Addio all’App18, il bonus 18enni per teatri, cinema, spettacoli dal vivo, libri, abbonamenti a quotidiani e periodici, musei, concerti e mostre. Un emendamento della maggioranza (FdI, Lega e FI) alla manovra di bilancio, in questi giorni in discussione in Parlamento, abroga la misura ridestinando le risorse – pari 230 milioni di euro annui a decorrere dal 2022 – a finalità di sostegno del mondo dello spettacolo e della
cultura. Si va dal rafforzamento del Fondo per il sostegno economico temporaneo dei lavoratori dello spettacolo al Fondo per gli operatori dell’editoria e delle librerie, dal Fondo per lo spettacolo dal vivo al sostegno delle attività di rievocazione storica de “La Girandola” di Roma.
Opposizioni in rivolta
Una notizia che ha colto tutti di sorpresa e che sta scatenando polemiche. “Una cosa assurda dopo che Francia, Spagna e Germania hanno introdotto un bonus cultura esplicitamente ispirato dal nostro. Il governo faccia marcia indietro e non tagli alla cultura” è il commento dell’ex ministro Dario Franceschini. Gli fa eco il senatore Matteo Renzi che chiede al Governo di fare marcia indietro mentre Enzo Mazza, Ceo di Fimi (Federazione industria musicale italiana) parla chiaramente di “uno schiaffo ai giovani già penalizzati da assenza di politiche per le nuove generazioni. Si tratta di un danno enorme per la cultura”.

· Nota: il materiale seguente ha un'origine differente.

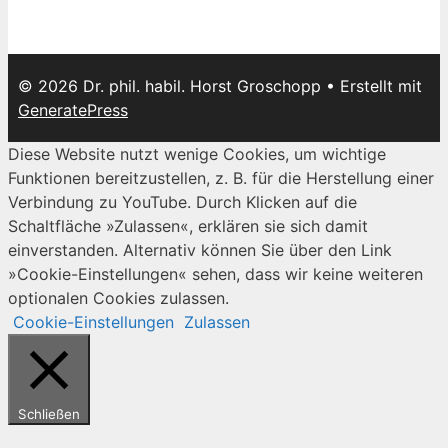
© 2026 Dr. phil. habil. Horst Groschopp
• Erstellt mit
GeneratePress
Diese Website nutzt wenige Cookies, um wichtige
Funktionen bereitzustellen, z. B. für die Herstellung einer
Verbindung zu YouTube. Durch Klicken auf die
Schaltfläche »Zulassen«, erklären sie sich damit
einverstanden. Alternativ können Sie über den Link
»Cookie-Einstellungen« sehen, dass wir keine weiteren
optionalen Cookies zulassen.
Cookie-Einstellungen
Zulassen
Schließen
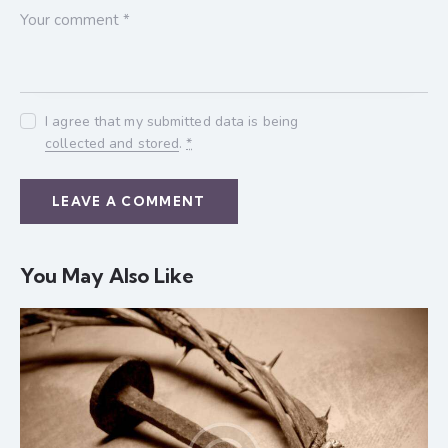
I agree that my submitted data is being
collected and stored
.
*
You May Also Like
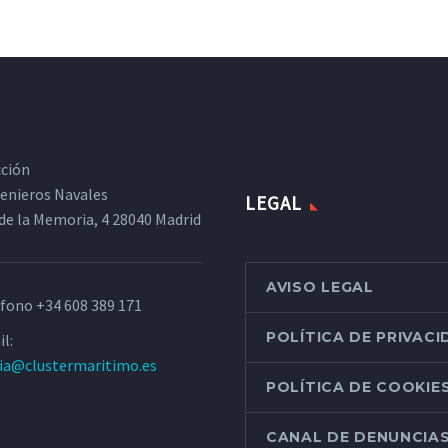
cción
ngenieros Navales
LEGAL
de la Memoria, 4 28040 Madrid
AVISO LEGAL
éfono
+34 608 389 171
POLÍTICA DE PRIVAC
l:
ria@clustermaritimo.es
POLÍTICA DE COOKIE
CANAL DE DENUNCIA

“Un danno da 1 miliardo di euro”
“Apprendiamo che il Governo, con un emendamento alla Legge di Bilancio, intende abrogare 18app del Bonus Cultura. Non nascondiamo la nostra preoccupazione, poiché tale manovra ha permesso per diversi anni ai neo 18enni di supportare attivamente l’Industria Culturale con risultati incoraggianti – fa sapere in una nota Mario Limongelli, Presidente dei Produttori Musicali Indipendenti – Da quando la misura è attiva, infatti, il Bonus Cultura ha generato un controvalore economico superiore a 1 miliardo di euro. L’Italia ha bisogno di investire sui giovani e nella Cultura, patrimonio fondamentale che ha un’importante ricaduta sia sul tessuto sociale che economico del nostro Paese, soprattutto in assenza di nuove politiche per il settore”.